When they write about me in history books, what will they say? I was reading about a French political philosopher and author in one of my textbooks last night, and, in the margin of my notebook, found myself writing:
Sarah Koopmans (1981 – ?)
Canadian religious and social philosopher and author
Can’t you just see it? A couple hundred years from now, if I make enough waves during my lifetime, and my existence is significant enough to mention in some kind of history book, I imagine that’s not far from how it might appear.

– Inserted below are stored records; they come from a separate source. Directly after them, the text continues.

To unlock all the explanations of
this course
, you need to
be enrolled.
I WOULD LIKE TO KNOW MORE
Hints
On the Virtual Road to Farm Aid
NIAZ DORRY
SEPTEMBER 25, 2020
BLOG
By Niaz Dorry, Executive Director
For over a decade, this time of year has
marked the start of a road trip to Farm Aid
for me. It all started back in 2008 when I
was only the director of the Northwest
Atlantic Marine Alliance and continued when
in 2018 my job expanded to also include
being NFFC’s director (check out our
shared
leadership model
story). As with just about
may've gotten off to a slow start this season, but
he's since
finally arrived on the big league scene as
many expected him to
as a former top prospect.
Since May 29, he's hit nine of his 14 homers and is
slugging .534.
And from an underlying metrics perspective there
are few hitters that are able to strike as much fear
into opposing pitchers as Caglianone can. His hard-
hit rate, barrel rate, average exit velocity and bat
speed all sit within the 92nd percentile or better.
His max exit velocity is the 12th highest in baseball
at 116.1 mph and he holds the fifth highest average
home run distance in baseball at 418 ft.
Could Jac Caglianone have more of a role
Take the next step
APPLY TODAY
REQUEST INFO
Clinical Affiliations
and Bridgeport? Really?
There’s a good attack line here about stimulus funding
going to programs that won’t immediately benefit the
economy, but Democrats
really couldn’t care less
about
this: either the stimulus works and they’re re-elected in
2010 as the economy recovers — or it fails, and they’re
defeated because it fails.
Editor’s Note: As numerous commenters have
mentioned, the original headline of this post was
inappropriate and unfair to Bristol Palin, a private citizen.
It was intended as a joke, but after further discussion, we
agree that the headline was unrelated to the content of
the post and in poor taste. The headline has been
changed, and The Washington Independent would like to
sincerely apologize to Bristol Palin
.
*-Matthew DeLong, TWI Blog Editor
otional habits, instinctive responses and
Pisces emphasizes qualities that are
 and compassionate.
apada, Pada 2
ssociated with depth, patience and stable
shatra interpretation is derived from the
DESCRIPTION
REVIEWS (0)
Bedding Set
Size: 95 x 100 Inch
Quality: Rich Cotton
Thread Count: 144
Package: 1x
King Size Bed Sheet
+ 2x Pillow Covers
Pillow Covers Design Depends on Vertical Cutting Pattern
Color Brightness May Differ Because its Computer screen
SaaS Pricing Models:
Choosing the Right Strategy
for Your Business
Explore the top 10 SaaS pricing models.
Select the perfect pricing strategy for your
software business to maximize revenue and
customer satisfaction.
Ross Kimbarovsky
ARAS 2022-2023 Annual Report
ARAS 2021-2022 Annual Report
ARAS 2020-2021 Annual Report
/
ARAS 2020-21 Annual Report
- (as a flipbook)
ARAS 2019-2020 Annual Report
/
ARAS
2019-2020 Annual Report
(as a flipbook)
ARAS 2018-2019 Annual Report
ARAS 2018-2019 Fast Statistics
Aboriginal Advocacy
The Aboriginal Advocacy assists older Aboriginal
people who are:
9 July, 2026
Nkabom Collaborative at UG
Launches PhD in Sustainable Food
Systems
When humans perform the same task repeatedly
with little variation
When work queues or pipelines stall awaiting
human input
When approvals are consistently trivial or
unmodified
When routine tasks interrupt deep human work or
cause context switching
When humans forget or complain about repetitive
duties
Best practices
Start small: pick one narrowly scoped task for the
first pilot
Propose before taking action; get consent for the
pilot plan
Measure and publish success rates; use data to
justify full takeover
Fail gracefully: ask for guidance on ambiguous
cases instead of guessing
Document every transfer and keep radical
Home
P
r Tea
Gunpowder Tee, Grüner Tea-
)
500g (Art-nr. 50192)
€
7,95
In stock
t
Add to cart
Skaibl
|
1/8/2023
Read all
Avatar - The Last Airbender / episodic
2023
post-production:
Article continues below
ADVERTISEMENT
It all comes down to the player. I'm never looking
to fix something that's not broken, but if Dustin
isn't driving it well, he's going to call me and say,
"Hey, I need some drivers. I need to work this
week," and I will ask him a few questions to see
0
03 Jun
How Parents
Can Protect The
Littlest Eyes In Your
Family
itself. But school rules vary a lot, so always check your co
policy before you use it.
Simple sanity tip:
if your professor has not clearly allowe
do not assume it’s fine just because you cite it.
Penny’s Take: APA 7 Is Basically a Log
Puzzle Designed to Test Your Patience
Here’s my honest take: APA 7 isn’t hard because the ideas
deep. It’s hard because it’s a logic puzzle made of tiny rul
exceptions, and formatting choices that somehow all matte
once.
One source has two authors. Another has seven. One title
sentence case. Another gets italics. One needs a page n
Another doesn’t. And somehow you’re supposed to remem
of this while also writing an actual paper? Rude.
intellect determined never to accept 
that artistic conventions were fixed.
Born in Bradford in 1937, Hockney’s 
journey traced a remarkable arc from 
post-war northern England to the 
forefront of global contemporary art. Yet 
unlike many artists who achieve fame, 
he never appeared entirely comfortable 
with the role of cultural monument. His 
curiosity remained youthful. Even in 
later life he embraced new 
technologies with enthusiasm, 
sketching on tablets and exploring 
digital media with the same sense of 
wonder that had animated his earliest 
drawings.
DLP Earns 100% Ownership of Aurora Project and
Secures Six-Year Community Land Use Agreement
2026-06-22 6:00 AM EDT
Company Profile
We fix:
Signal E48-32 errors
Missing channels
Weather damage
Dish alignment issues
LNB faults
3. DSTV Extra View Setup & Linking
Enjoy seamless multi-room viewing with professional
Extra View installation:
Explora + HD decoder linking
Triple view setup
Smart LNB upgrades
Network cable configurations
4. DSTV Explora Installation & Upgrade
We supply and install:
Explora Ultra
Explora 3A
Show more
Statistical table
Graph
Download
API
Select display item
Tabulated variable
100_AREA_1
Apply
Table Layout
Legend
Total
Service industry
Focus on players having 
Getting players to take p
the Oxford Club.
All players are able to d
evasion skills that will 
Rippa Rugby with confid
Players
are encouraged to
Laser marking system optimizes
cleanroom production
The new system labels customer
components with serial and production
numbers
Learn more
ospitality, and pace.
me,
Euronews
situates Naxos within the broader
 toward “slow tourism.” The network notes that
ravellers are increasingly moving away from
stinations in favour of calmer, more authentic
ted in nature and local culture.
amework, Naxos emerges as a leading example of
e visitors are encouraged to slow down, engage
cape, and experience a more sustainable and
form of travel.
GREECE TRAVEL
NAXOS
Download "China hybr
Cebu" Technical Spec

Like me, when you think “philosopher”, Socrates, Aristotle, and Plato come to mind; perhaps I am not easily compared to the ancient toga-wearers, but when I read this description of philosophy, there is much that I identify with:
Philosophy is defined as: The study of general and fundamental problems concerning matters such as existence, knowledge, values, reason, mind, and language; the pursuit of wisdom, a search for a general understanding of values and reality by chiefly speculative rather than observational means, an analysis of the grounds of and concepts expressing fundamental beliefs.
A philosopher is, then, someone who seeks wisdom and enlightenment; a person who seeks reason and truth by thinking and meditation.
This thing that I do, this blog, is my journal of observations as I study humanity. Someday, hopefully, I’ll graduate to a more formal outlet for my ideas and findings, but lucky you to have known me when–!